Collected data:
──────────
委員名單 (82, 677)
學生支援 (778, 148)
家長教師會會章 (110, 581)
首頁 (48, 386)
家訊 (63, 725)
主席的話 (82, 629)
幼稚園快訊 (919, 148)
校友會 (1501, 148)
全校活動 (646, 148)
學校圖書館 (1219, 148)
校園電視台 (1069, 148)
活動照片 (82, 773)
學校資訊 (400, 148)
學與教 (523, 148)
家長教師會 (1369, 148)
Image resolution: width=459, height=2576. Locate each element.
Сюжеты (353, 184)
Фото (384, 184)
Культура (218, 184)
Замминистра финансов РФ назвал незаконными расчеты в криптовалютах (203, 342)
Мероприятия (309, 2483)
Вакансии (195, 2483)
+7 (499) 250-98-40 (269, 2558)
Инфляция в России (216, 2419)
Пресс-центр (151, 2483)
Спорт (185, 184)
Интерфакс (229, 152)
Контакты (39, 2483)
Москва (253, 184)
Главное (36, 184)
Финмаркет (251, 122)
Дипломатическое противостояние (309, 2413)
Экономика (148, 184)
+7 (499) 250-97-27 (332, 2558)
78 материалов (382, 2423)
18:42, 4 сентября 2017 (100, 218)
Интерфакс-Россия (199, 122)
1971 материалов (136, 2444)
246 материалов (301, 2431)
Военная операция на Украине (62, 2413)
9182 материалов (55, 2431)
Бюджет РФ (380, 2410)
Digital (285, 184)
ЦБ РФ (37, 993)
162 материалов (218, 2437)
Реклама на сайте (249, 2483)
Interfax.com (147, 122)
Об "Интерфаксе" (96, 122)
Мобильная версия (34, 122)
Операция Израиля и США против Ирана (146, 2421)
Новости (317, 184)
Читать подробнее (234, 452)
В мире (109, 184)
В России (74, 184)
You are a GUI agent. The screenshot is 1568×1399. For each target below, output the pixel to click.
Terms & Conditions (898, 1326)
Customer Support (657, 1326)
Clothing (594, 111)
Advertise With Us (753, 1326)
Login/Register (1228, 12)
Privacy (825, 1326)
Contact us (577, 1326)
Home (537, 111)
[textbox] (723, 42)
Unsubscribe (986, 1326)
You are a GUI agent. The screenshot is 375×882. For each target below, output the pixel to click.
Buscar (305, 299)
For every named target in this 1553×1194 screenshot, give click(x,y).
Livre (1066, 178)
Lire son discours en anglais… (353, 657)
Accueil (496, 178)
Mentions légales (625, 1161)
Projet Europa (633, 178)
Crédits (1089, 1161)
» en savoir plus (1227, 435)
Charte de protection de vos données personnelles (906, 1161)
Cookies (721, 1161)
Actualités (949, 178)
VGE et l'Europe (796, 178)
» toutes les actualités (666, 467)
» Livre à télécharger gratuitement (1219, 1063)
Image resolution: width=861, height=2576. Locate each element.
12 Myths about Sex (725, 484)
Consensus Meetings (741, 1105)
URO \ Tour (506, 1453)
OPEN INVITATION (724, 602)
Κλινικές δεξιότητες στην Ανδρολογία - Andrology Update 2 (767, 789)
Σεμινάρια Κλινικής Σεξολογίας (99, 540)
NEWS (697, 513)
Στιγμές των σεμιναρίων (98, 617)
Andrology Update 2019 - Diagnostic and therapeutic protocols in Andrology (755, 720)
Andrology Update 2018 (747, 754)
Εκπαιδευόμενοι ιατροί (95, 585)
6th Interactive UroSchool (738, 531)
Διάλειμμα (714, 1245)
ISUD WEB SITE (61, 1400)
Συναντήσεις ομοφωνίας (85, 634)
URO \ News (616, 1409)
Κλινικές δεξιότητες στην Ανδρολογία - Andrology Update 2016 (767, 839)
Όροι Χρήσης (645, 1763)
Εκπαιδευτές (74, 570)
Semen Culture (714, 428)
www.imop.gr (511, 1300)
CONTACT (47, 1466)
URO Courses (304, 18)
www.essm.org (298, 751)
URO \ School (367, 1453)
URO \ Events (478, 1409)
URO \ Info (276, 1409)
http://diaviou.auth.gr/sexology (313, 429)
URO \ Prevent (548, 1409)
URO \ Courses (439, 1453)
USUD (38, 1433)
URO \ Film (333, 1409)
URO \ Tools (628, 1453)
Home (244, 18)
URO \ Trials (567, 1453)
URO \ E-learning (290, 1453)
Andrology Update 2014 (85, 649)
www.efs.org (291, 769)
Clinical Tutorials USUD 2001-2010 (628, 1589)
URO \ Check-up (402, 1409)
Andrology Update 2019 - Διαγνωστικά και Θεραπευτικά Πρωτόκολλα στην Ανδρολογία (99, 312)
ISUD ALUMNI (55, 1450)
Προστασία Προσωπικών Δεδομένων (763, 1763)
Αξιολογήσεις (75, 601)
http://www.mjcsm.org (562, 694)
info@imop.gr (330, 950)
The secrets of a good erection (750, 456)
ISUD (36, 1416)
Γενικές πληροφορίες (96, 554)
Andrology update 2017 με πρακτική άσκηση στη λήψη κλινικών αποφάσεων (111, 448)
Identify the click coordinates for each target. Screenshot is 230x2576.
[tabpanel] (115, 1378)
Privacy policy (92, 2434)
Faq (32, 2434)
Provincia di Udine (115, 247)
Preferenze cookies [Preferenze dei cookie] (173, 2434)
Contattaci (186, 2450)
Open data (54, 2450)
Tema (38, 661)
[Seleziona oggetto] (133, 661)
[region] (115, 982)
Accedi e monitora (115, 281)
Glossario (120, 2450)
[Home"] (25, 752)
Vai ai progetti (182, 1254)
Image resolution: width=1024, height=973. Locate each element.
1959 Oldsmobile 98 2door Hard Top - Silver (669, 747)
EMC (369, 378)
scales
──────────
The records above should be repeated word for word.

**Written solution**
委員名單 (82, 677)
學生支援 (778, 148)
家長教師會會章 (110, 581)
首頁 (48, 386)
家訊 (63, 725)
主席的話 (82, 629)
幼稚園快訊 (919, 148)
校友會 (1501, 148)
全校活動 (646, 148)
學校圖書館 (1219, 148)
校園電視台 (1069, 148)
活動照片 (82, 773)
學校資訊 (400, 148)
學與教 (523, 148)
家長教師會 (1369, 148)
Image resolution: width=459, height=2576. Locate each element.
Сюжеты (353, 184)
Фото (384, 184)
Культура (218, 184)
Замминистра финансов РФ назвал незаконными расчеты в криптовалютах (203, 342)
Мероприятия (309, 2483)
Вакансии (195, 2483)
+7 (499) 250-98-40 (269, 2558)
Инфляция в России (216, 2419)
Пресс-центр (151, 2483)
Спорт (185, 184)
Интерфакс (229, 152)
Контакты (39, 2483)
Москва (253, 184)
Главное (36, 184)
Финмаркет (251, 122)
Дипломатическое противостояние (309, 2413)
Экономика (148, 184)
+7 (499) 250-97-27 (332, 2558)
78 материалов (382, 2423)
18:42, 4 сентября 2017 (100, 218)
Интерфакс-Россия (199, 122)
1971 материалов (136, 2444)
246 материалов (301, 2431)
Военная операция на Украине (62, 2413)
9182 материалов (55, 2431)
Бюджет РФ (380, 2410)
Digital (285, 184)
ЦБ РФ (37, 993)
162 материалов (218, 2437)
Реклама на сайте (249, 2483)
Interfax.com (147, 122)
Об "Интерфаксе" (96, 122)
Мобильная версия (34, 122)
Операция Израиля и США против Ирана (146, 2421)
Новости (317, 184)
Читать подробнее (234, 452)
В мире (109, 184)
В России (74, 184)
You are a GUI agent. The screenshot is 1568×1399. For each target below, output the pixel to click.
Terms & Conditions (898, 1326)
Customer Support (657, 1326)
Clothing (594, 111)
Advertise With Us (753, 1326)
Login/Register (1228, 12)
Privacy (825, 1326)
Contact us (577, 1326)
Home (537, 111)
[textbox] (723, 42)
Unsubscribe (986, 1326)
You are a GUI agent. The screenshot is 375×882. For each target below, output the pixel to click.
Buscar (305, 299)
For every named target in this 1553×1194 screenshot, give click(x,y).
Livre (1066, 178)
Lire son discours en anglais… (353, 657)
Accueil (496, 178)
Mentions légales (625, 1161)
Projet Europa (633, 178)
Crédits (1089, 1161)
» en savoir plus (1227, 435)
Charte de protection de vos données personnelles (906, 1161)
Cookies (721, 1161)
Actualités (949, 178)
VGE et l'Europe (796, 178)
» toutes les actualités (666, 467)
» Livre à télécharger gratuitement (1219, 1063)
Image resolution: width=861, height=2576. Locate each element.
12 Myths about Sex (725, 484)
Consensus Meetings (741, 1105)
URO \ Tour (506, 1453)
OPEN INVITATION (724, 602)
Κλινικές δεξιότητες στην Ανδρολογία - Andrology Update 2 (767, 789)
Σεμινάρια Κλινικής Σεξολογίας (99, 540)
NEWS (697, 513)
Στιγμές των σεμιναρίων (98, 617)
Andrology Update 2019 - Diagnostic and therapeutic protocols in Andrology (755, 720)
Andrology Update 2018 (747, 754)
Εκπαιδευόμενοι ιατροί (95, 585)
6th Interactive UroSchool (738, 531)
Διάλειμμα (714, 1245)
ISUD WEB SITE (61, 1400)
Συναντήσεις ομοφωνίας (85, 634)
URO \ News (616, 1409)
Κλινικές δεξιότητες στην Ανδρολογία - Andrology Update 2016 (767, 839)
Όροι Χρήσης (645, 1763)
Εκπαιδευτές (74, 570)
Semen Culture (714, 428)
www.imop.gr (511, 1300)
CONTACT (47, 1466)
URO Courses (304, 18)
www.essm.org (298, 751)
URO \ School (367, 1453)
URO \ Events (478, 1409)
URO \ Info (276, 1409)
http://diaviou.auth.gr/sexology (313, 429)
URO \ Prevent (548, 1409)
URO \ Courses (439, 1453)
USUD (38, 1433)
URO \ Film (333, 1409)
URO \ Tools (628, 1453)
Home (244, 18)
URO \ Trials (567, 1453)
URO \ E-learning (290, 1453)
Andrology Update 2014 (85, 649)
www.efs.org (291, 769)
Clinical Tutorials USUD 2001-2010 (628, 1589)
URO \ Check-up (402, 1409)
Andrology Update 2019 - Διαγνωστικά και Θεραπευτικά Πρωτόκολλα στην Ανδρολογία (99, 312)
ISUD ALUMNI (55, 1450)
Προστασία Προσωπικών Δεδομένων (763, 1763)
Αξιολογήσεις (75, 601)
http://www.mjcsm.org (562, 694)
info@imop.gr (330, 950)
The secrets of a good erection (750, 456)
ISUD (36, 1416)
Γενικές πληροφορίες (96, 554)
Andrology update 2017 με πρακτική άσκηση στη λήψη κλινικών αποφάσεων (111, 448)
Identify the click coordinates for each target. Screenshot is 230x2576.
[tabpanel] (115, 1378)
Privacy policy (92, 2434)
Faq (32, 2434)
Provincia di Udine (115, 247)
Preferenze cookies [Preferenze dei cookie] (173, 2434)
Contattaci (186, 2450)
Open data (54, 2450)
Tema (38, 661)
[Seleziona oggetto] (133, 661)
[region] (115, 982)
Accedi e monitora (115, 281)
Glossario (120, 2450)
[Home"] (25, 752)
Vai ai progetti (182, 1254)
Image resolution: width=1024, height=973. Locate each element.
1959 Oldsmobile 98 2door Hard Top - Silver (669, 747)
EMC (369, 378)
scales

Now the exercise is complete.